McGonigal, who retired from the FBI in 2018, agreed in 2021 to “investigate a rival Russian oligarch in return for concealed payments from Deripaska”, the DoJ said.
He worked for the sanctioned oligarch both via a law firm and directly, prosecutors said. He was paid tens of thousands of dollars for his services, they alleged.
The 54-year-old McGonigal and 69-year-old Shestakov also attempted to get the sanctions against Deripaska lifted in 2019, prosecutors said.
Shestakov, who was a New York-based diplomat for both Soviet and post-Soviet Russia, had remained in the US to work as a Russian interpreter in federal courts.
If convicted, McGonigal could face a maximum of 80 years in prison, while Shestakov could face 85 years. “They both previously worked with Deripaska to attempt to have his sanctions removed, and, as public servants, they should have known better,” Damian Williams, the US attorney for the Southern District of New York said.
A representative for Deripaska did not immediately respond to a request for comment.
But his clashes with the Kremlin over the war have done little to mend his longstanding and hostile relationship with western authorities.

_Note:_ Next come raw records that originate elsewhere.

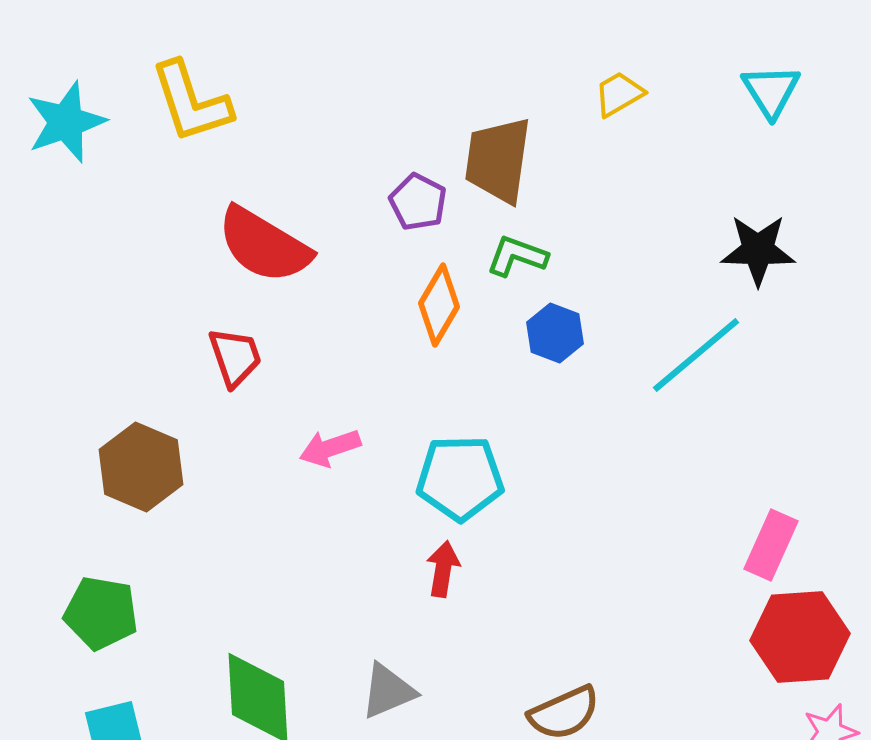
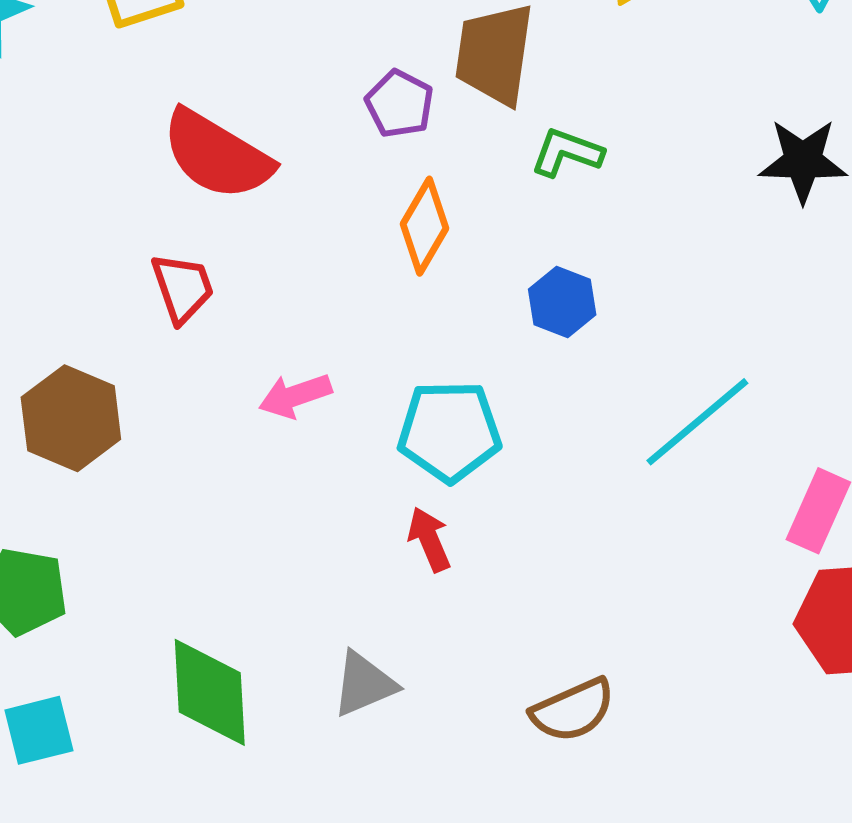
green L-shape: (517, 256) -> (567, 153), moved
blue hexagon: (555, 333) -> (562, 302), moved
cyan line: (696, 355) -> (697, 422), moved
red arrow: (443, 569) -> (429, 539), turned -32

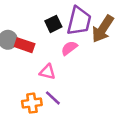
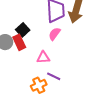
black square: (53, 24) -> (23, 30), moved
red rectangle: (25, 45) -> (19, 42), turned 63

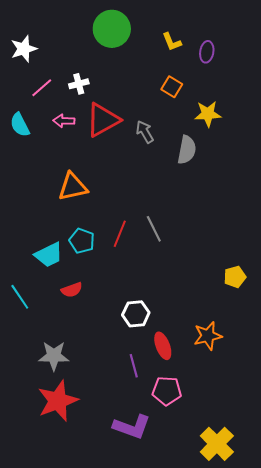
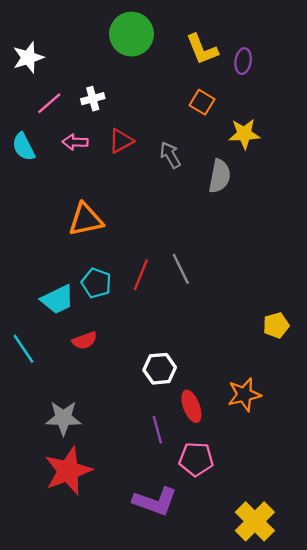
yellow L-shape: (172, 42) -> (202, 49), size x1.4
red triangle: (103, 120) -> (121, 141), size x0.6

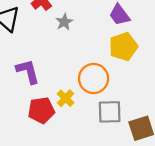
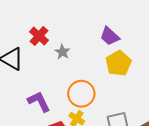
orange circle: (94, 79) -> (81, 94), moved

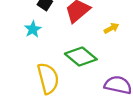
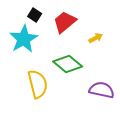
cyan star: (33, 29) -> (24, 39), size x1.8

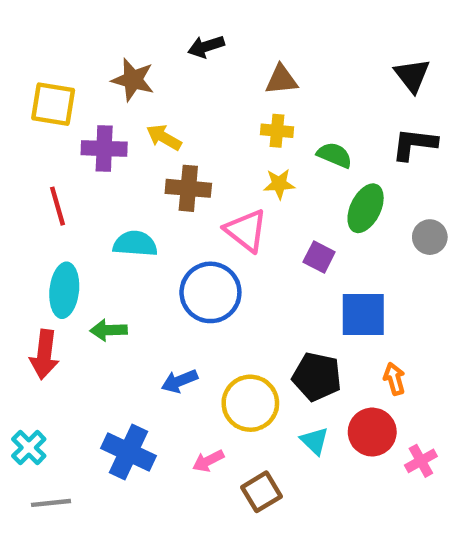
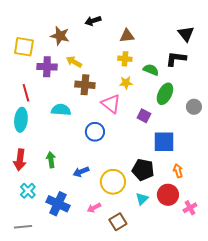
black L-shape: (414, 144) -> (176, 59), moved
cyan ellipse: (64, 290) -> (21, 120), moved
blue circle: (210, 292) -> (95, 132), size x0.7
green arrow: (109, 330) -> (51, 160), moved, turned 84
cyan triangle: (315, 441) -> (142, 199), turned 32
cyan cross: (29, 448) -> (28, 191), moved

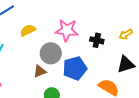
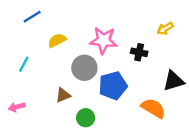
yellow arrow: (126, 34) -> (165, 29), moved
brown triangle: (40, 71) -> (63, 95), moved

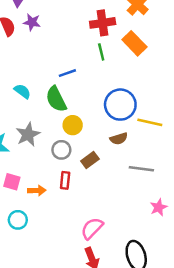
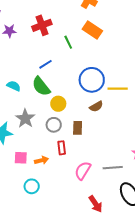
red cross: (103, 23) -> (42, 25), moved
brown rectangle: (90, 160) -> (78, 128), turned -40
gray line: (141, 169) -> (113, 168), moved
pink semicircle: (92, 228) -> (83, 171), moved

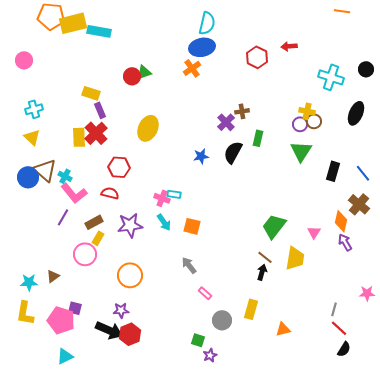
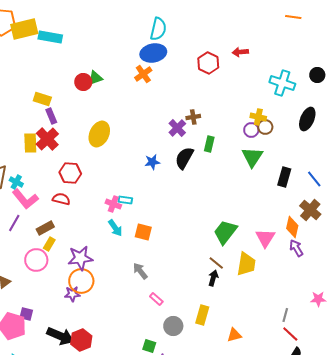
purple star: (130, 225) -> (80, 258), moved
pink triangle: (314, 232) -> (265, 238), size x1.5
purple star: (121, 310) -> (72, 294), moved

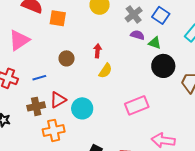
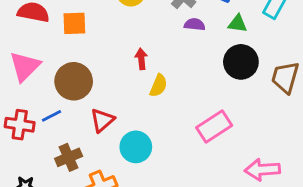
green triangle: (155, 43) -> (238, 24), moved
brown circle: (67, 58) -> (74, 81), moved, size x1.6
blue line: (39, 78) -> (51, 116), moved
red triangle: (58, 100) -> (102, 120), moved

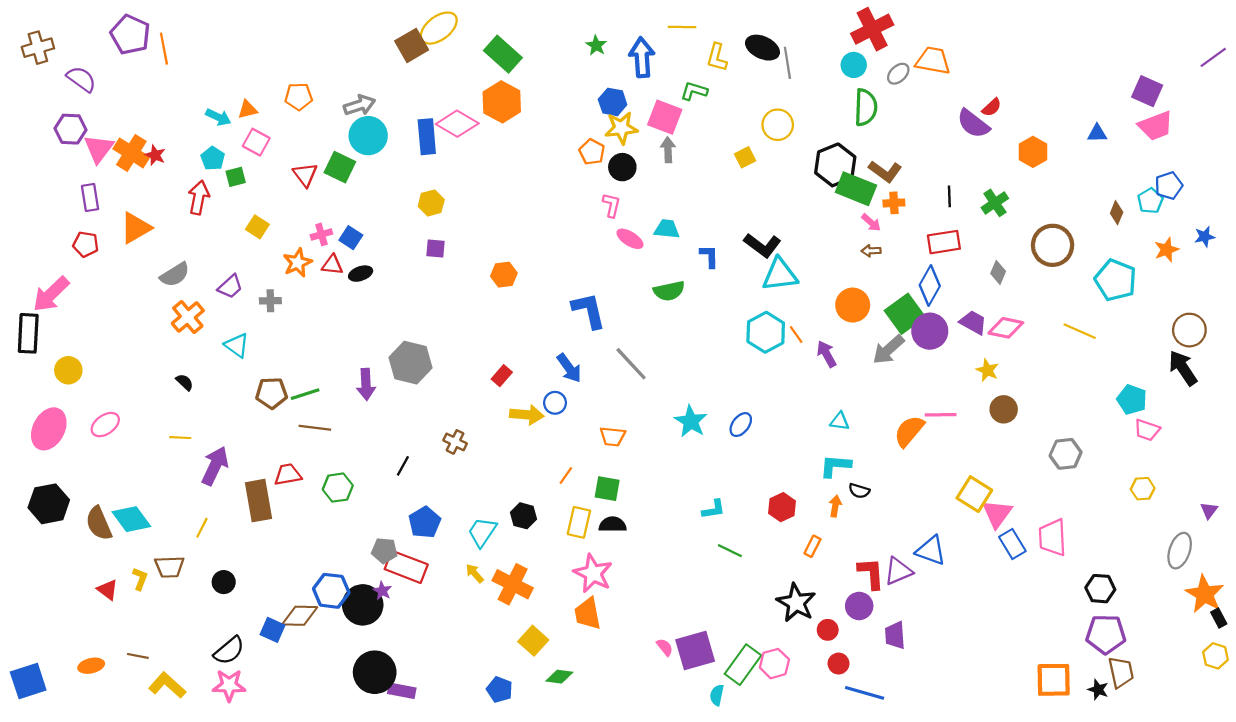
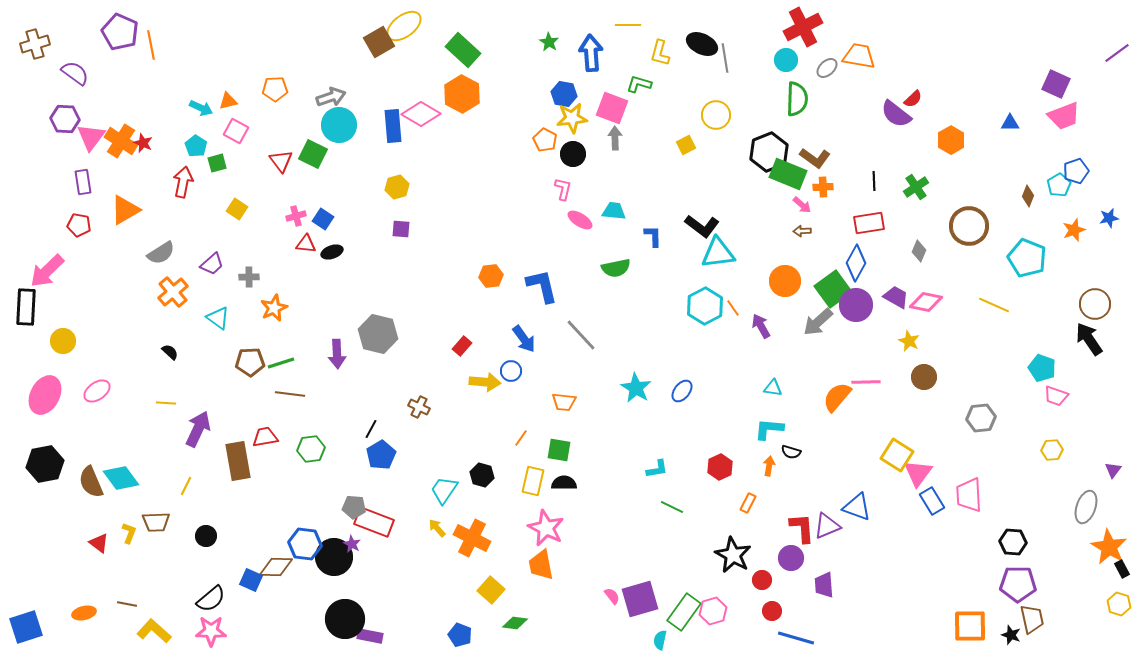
orange star: (298, 263) -> (274, 308), moved
orange hexagon: (504, 275) -> (491, 276), moved
blue pentagon: (425, 522) -> (381, 455), moved

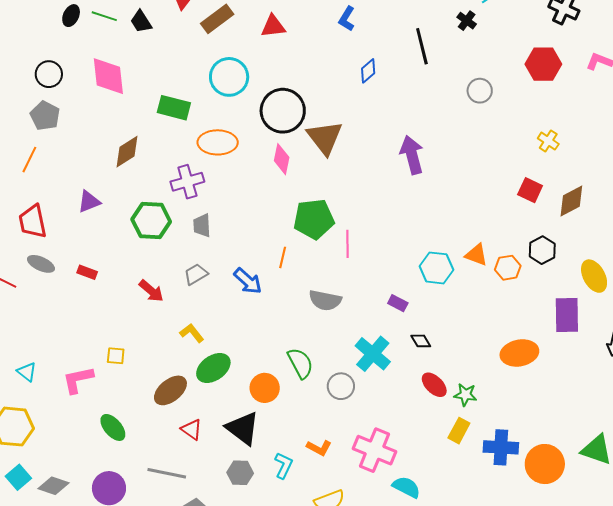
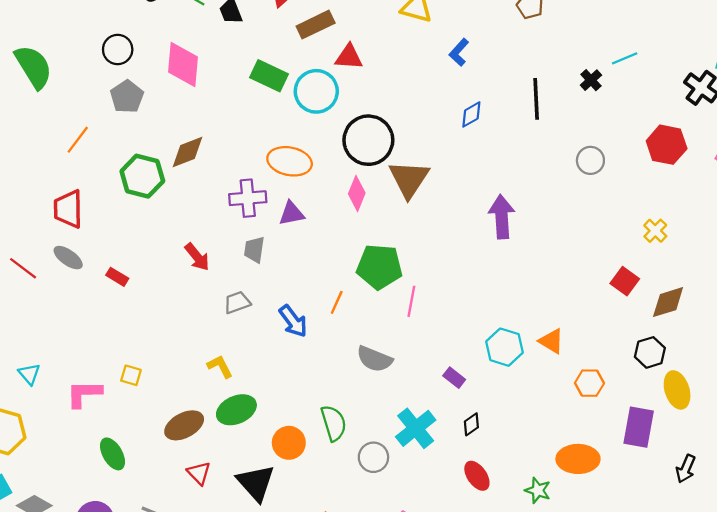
red triangle: (273, 26) -> (349, 57), moved
green rectangle: (174, 108) -> (269, 76), moved
gray pentagon: (45, 116) -> (127, 97), moved
purple triangle: (89, 202) -> (292, 213), moved
green hexagon: (151, 221) -> (142, 176), moved
black hexagon: (542, 250) -> (650, 352), moved
orange hexagon: (508, 268) -> (589, 383), moved
red arrow: (151, 291) -> (197, 257), moved
black diamond: (421, 341) -> (471, 424), turned 75
green star: (465, 395) -> (538, 490), moved

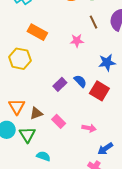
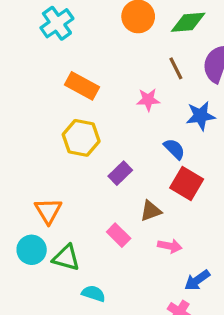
yellow hexagon: (20, 59) -> (81, 138), moved
blue star: (107, 62) -> (201, 116), moved
blue semicircle: (80, 81) -> (174, 149), moved
brown triangle: (36, 113) -> (151, 211), moved
green triangle: (27, 135) -> (66, 258), turned -42

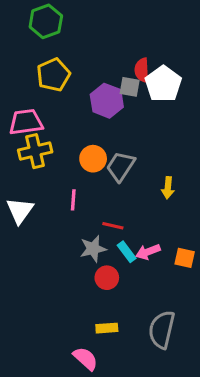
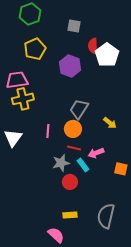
gray square: (130, 87) -> (74, 26), moved
orange circle: (93, 159) -> (73, 129), moved
yellow arrow: (168, 188) -> (110, 123), turned -56
pink arrow: (148, 252) -> (96, 153), moved

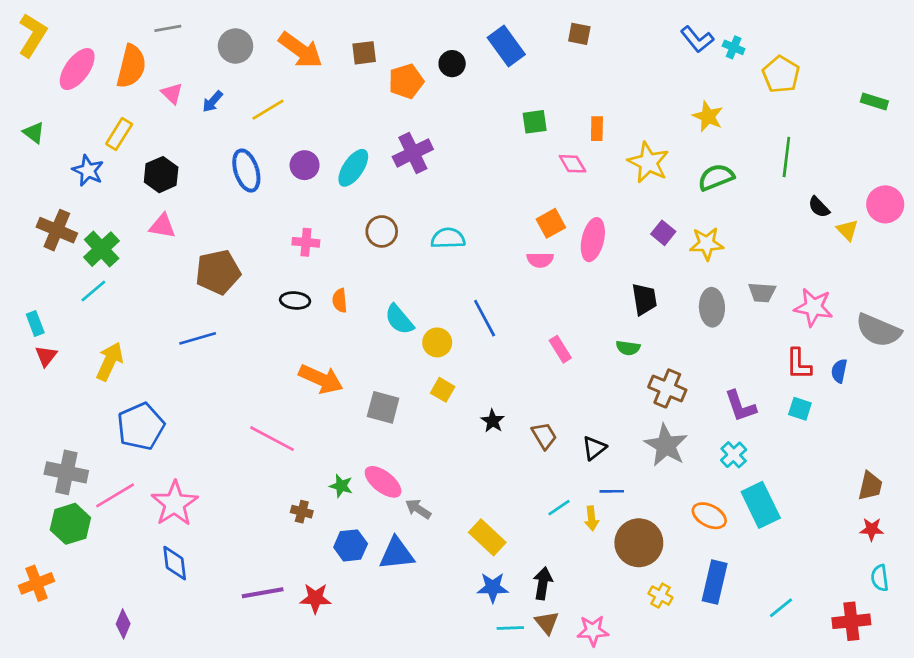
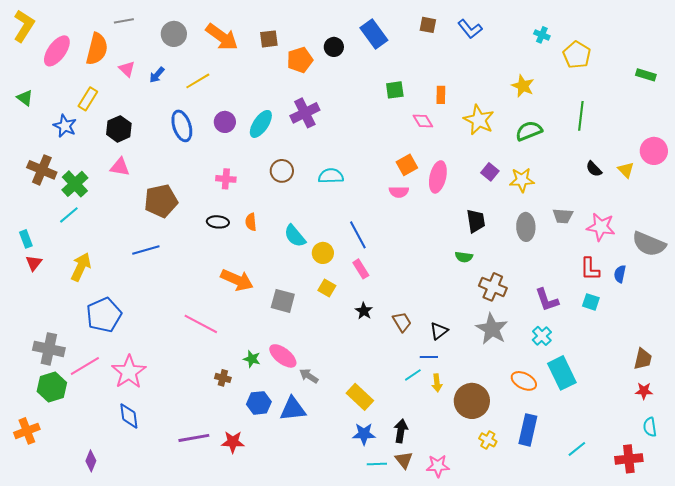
blue L-shape: (697, 39) -> (470, 29), moved
black semicircle: (819, 207) -> (594, 169), moved
pink rectangle: (560, 349) -> (361, 269), moved
blue line: (612, 491) -> (429, 357), moved

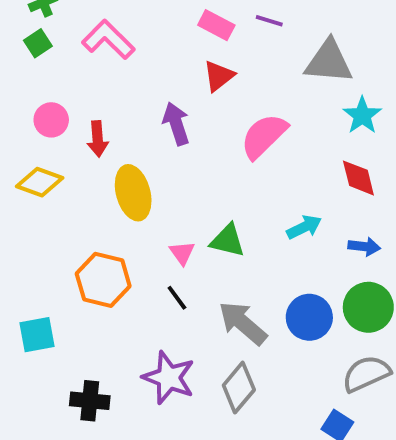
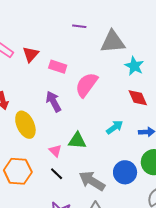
pink rectangle: (216, 25) -> (58, 67), moved
red triangle: (219, 76) -> (31, 54), moved
purple arrow: (176, 124) -> (53, 102), moved

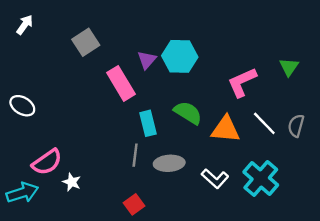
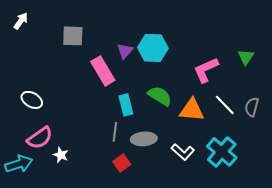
gray square: (86, 42) -> (73, 36), turned 35
white ellipse: (22, 106) -> (32, 100), moved
red square: (134, 204) -> (122, 163), moved

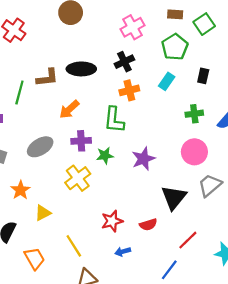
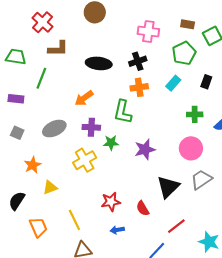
pink cross: (133, 27) -> (148, 31), turned 30
brown L-shape: (47, 78) -> (58, 49), moved
red semicircle: (148, 225) -> (143, 208), turned 70

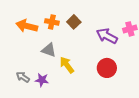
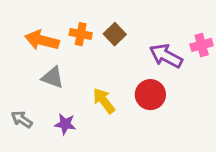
gray triangle: (49, 50) -> (53, 78), moved
red circle: (107, 68) -> (150, 95), moved
gray arrow: (23, 77) -> (22, 119), moved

US authorities charged Deripaska and his associates in September with violating sanctions, while Ekaterina Voronina, Deripaska’s girlfriend, was charged with making false statements to US authorities as she attempted to enter the country to give birth to the couple’s child.
Graham Bonham-Carter, a British businessman who worked for Deripaska was arrested in London the following month, after being charged by US authorities for allegedly assisting his boss in evading sanctions.
Deripaska faces separate legal proceedings in the UK, where he is being accused of being in contempt of court.